The “Lump” Club

Many of you are aware of the medical condition I have been going through over the last six+ months, however I have never blogged about it, taking a “wait and see” attitude. Now that I have more information I feel like I need to begin chronicling it through my blog. It will be a good record, plus a warning in the event any of you go through a similar situation.

It all started back in about September, when I felt a small lump, the size of a marble under my ear on the left side of my face. As I had no medical insurance, I just left it thinking it would probably pass. By November it had grown to the size of an egg, was hard and noticeably sticking out of my neck. I finally called my family doctor and got the ball rolling.

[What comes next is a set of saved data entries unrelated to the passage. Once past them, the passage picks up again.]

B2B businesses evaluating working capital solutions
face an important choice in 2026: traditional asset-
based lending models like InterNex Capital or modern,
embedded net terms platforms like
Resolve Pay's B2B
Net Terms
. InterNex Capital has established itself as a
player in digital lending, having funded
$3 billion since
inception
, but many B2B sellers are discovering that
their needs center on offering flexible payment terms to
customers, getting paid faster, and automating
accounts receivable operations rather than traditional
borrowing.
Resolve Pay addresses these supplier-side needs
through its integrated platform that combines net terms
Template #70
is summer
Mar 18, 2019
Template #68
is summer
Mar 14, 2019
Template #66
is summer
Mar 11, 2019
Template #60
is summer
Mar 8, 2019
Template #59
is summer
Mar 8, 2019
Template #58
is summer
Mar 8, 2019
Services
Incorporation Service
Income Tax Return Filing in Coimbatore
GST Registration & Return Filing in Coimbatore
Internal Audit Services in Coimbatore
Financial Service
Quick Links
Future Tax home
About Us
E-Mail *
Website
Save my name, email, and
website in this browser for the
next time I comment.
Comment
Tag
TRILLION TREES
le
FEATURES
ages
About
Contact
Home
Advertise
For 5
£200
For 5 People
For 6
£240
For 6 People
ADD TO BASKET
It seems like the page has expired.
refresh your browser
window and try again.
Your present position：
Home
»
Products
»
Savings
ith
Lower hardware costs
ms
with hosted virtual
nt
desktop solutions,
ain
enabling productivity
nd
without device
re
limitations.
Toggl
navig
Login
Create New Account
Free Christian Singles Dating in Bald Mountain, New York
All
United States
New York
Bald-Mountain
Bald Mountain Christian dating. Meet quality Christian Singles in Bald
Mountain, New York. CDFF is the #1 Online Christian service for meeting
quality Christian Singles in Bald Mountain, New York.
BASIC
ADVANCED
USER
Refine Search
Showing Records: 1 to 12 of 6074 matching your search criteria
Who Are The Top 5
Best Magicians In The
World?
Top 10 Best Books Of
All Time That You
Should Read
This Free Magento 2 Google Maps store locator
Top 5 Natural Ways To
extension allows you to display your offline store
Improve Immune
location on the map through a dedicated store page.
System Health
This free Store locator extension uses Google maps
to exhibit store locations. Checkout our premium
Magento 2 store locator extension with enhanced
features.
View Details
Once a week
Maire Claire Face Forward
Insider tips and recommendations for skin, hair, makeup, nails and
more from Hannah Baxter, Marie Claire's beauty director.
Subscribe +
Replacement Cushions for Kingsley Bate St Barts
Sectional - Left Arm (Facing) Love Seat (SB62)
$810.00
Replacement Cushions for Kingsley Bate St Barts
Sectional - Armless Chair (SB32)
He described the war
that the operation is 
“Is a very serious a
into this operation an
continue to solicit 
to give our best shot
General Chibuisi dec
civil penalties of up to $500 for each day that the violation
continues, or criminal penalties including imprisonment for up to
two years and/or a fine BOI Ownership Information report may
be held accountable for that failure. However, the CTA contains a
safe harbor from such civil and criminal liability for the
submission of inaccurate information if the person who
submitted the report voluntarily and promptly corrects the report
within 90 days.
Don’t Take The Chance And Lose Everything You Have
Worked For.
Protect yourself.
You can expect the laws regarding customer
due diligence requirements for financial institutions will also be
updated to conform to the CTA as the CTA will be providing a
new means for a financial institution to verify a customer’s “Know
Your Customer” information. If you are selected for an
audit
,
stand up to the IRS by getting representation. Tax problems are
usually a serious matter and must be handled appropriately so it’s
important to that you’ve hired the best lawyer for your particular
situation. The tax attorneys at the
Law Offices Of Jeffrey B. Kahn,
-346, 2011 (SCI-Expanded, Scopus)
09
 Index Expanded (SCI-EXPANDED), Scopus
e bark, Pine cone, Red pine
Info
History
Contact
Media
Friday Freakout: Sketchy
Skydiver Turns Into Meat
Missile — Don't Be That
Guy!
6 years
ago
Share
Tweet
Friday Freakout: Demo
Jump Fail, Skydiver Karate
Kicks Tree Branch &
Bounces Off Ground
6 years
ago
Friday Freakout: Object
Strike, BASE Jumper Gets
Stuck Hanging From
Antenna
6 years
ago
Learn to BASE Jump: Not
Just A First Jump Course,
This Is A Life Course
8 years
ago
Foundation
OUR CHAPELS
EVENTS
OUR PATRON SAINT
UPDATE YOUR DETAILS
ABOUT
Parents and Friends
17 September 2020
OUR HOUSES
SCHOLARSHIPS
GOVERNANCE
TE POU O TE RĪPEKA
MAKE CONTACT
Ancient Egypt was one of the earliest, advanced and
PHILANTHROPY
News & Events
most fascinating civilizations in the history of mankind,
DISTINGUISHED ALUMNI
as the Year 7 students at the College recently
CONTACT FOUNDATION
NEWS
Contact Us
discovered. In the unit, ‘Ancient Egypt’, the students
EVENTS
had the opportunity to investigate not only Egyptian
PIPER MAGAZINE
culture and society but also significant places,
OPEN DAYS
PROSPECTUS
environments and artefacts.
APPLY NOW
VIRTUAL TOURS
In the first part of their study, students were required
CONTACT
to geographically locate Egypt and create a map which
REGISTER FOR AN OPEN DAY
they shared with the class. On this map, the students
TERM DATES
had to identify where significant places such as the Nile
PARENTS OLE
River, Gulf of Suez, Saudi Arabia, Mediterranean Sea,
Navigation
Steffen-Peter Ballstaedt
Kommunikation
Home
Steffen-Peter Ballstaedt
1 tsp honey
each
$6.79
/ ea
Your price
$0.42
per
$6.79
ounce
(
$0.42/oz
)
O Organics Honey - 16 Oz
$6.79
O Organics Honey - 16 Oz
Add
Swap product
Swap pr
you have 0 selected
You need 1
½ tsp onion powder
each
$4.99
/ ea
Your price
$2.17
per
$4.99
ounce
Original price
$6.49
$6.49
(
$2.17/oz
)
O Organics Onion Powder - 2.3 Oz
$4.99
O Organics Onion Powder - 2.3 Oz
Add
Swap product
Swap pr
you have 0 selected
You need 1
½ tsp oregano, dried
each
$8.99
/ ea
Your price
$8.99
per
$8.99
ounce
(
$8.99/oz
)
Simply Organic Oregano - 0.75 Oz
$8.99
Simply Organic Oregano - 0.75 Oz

I had a chest x-ray, a CTscan, bloodwork, 8 biopsies and other diagnostic tests trying to determine exactly what was going on. So, finally after all the tests, there is a firm diagnosis of my neck lump! (A shoutout to my niece Banna’s husband, Dr. Scott Matson, a dental surgeon in Philadelphia, who called it about four months ago on the phone, without even seeing any results of the tests. What a guy!)

I went to an appointment with the General Surgeon, who did my first two biopsies, then subsequently ordered an additional six more invasive biopsies done with isolated graph and computer technology in the hospital.

Last Thursday Dr. Williard then reported the following to me:
1. I have a tumor in my parotid gland. See picture. It shows the Parotid Gland, plus the nerves running through it.


2. He suspects it is not cancer, but will not know for sure until it is taken out and analyzed. 80% of tumors in this location are benign.

3. He has only done one of these surgeries in the last five years so does not feel he is the best person to perform the surgery.

4. There is a major facial nerve that runs right through the middle of the gland (and maybe the tumor) so it is a very tricky procedure. Odds are 80% that there will be no problem.

5. If the nerve is damaged or severed it would result in facial drooping, as if I’d had a stroke on the left side of my face.

6. The operation takes about 3-4 hours to perform, but could go longer depending on the size of the tumor and it’s relationship to the nerve.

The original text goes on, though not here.